Coming back, they visited the NCAA headquarters in Indianapolis, Ind., where they had a panel discussion to learn more about the association and met Indiana Pacers players.

On their last day, they visited the Indianapolis Motor Speedway, where the Indy 500 was held just about a week before. The group got to do a lap around the track and kissed the bricks at the start/finish line of the course.

The RST 180 class kiss the brick finish line at the Indianapolis Motor Speedway on June 6. (Photo courtesy of Michael Raycraft)

“It’s a jam-packed 12 days, but it’s the best 12 days you’re gonna get,” Larson said.

Raycraft chose these locations because of how close everything is to each other, compared to the west, where things are far apart. This helped create the class’ jam-packed itinerary. 

“That part of the country is great in terms of Ohio, Pennsylvania, New York and Indiana because it’s so dense,” Raycraft said. “There’s not another part of the country that I can think of where there’s so much that’s right there.”

The trip ran smoothly, the only hiccup being that their bus broke down a few miles after leaving campus on the first day, and this delayed them about five hours.
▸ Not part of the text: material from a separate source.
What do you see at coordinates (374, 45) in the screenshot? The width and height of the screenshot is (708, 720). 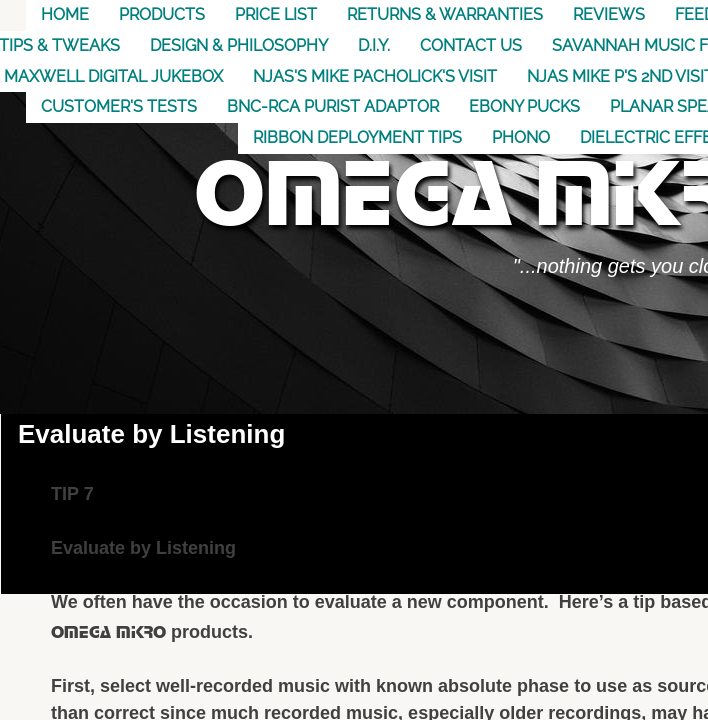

The class is open to all majors and years, but being a more expensive course to take, Raycraft is upfront about the class’ cost. Fortunately, about 50% of this year’s fees were covered by scholarships from Orange Krush and alum Carmen Rossi. This opportunity opened the doors so anyone who wanted to take the class could. Furthermore, Raycraft was the only chaperone on the trip. 

“I want to spend as much money as I can on the students and the student experience,” Raycraft said. “If I bring in more chaperones, you gotta pay them.”

Bando said the different blend of ages was also no barrier to their bonding. 

“Every single person on the trip was at a different stage in their college experience,” Bando said. “Some people have already graduated like me, whereas others were just starting their Illinois experience.”

Regardless of what the rest of their summer brings, they will forever hold these memories for years to come.